### Required work
In the listing that follows, the lines starting at the one containing "items in the cargo area." and ending at the one containing "remedy and simple medicine on the earth." are to be returned exactly, both boundary lines included, and no others.

### Record set
━━━━━━━━━━━━━━━━━━━━

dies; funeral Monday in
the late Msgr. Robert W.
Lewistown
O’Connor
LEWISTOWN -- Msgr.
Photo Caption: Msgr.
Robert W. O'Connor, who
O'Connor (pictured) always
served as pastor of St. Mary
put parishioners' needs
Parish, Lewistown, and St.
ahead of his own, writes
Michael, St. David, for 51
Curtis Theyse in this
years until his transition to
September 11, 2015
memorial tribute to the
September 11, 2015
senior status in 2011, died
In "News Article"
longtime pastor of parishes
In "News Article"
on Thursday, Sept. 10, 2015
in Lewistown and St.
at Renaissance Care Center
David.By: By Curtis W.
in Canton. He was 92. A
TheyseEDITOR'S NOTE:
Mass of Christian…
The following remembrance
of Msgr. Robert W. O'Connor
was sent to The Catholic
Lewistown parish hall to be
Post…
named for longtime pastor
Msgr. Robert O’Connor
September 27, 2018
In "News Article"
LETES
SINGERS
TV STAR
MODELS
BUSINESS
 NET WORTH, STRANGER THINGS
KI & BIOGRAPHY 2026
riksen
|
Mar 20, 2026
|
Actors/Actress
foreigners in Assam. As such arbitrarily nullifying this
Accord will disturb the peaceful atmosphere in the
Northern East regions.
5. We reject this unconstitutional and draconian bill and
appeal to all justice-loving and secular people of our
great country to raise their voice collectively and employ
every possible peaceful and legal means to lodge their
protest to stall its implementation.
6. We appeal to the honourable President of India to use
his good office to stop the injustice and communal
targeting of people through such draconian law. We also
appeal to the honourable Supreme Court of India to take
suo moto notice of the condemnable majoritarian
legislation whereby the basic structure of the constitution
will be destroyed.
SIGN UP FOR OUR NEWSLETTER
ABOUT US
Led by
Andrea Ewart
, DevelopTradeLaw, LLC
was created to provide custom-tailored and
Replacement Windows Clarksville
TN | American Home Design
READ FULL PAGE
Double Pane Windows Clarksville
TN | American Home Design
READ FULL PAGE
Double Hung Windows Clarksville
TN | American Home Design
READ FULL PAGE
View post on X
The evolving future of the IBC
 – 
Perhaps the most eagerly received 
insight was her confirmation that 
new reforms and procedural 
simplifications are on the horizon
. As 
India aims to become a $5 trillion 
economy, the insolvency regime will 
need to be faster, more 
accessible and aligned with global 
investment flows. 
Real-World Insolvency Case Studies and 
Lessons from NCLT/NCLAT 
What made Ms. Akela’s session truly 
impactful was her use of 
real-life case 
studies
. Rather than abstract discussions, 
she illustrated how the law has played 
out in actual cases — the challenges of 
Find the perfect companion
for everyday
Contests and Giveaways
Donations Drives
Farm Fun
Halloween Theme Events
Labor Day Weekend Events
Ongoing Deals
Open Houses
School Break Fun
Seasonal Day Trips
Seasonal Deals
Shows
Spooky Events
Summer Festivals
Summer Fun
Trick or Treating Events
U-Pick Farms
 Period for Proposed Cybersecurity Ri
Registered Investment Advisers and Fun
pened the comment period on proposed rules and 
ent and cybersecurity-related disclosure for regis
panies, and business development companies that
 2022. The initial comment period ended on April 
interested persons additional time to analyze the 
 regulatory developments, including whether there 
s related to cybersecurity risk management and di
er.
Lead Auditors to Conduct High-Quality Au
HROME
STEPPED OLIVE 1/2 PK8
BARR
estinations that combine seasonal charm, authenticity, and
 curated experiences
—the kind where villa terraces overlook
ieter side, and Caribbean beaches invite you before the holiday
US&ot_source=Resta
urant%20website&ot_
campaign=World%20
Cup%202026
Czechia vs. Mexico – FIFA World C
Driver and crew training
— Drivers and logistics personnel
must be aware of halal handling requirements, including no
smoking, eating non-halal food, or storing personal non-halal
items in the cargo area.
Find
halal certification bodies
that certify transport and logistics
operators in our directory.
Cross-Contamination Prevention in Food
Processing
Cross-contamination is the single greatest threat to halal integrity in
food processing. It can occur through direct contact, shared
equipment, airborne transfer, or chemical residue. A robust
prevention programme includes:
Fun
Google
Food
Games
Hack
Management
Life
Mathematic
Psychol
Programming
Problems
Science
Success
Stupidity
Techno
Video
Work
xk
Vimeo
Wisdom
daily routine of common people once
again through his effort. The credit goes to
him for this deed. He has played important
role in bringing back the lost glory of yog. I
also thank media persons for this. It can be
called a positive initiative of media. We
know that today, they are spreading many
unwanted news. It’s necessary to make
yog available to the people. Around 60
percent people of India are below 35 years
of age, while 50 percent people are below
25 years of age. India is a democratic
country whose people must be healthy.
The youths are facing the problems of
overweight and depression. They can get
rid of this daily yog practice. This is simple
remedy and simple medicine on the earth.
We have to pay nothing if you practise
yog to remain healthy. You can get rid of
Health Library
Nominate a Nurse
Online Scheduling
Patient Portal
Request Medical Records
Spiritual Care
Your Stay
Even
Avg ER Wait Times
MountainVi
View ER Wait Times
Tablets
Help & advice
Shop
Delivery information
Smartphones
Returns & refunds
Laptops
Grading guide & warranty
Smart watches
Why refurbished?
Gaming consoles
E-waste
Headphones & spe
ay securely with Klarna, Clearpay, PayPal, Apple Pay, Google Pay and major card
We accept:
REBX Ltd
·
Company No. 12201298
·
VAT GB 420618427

━━━━━━━━━━━━━━━━━━━━

### Answer space
items in the cargo area.
Find
halal certification bodies
that certify transport and logistics
operators in our directory.
Cross-Contamination Prevention in Food
Processing
Cross-contamination is the single greatest threat to halal integrity in
food processing. It can occur through direct contact, shared
equipment, airborne transfer, or chemical residue. A robust
prevention programme includes:
Fun
Google
Food
Games
Hack
Management
Life
Mathematic
Psychol
Programming
Problems
Science
Success
Stupidity
Techno
Video
Work
xk
Vimeo
Wisdom
daily routine of common people once
again through his effort. The credit goes to
him for this deed. He has played important
role in bringing back the lost glory of yog. I
also thank media persons for this. It can be
called a positive initiative of media. We
know that today, they are spreading many
unwanted news. It’s necessary to make
yog available to the people. Around 60
percent people of India are below 35 years
of age, while 50 percent people are below
25 years of age. India is a democratic
country whose people must be healthy.
The youths are facing the problems of
overweight and depression. They can get
rid of this daily yog practice. This is simple
remedy and simple medicine on the earth.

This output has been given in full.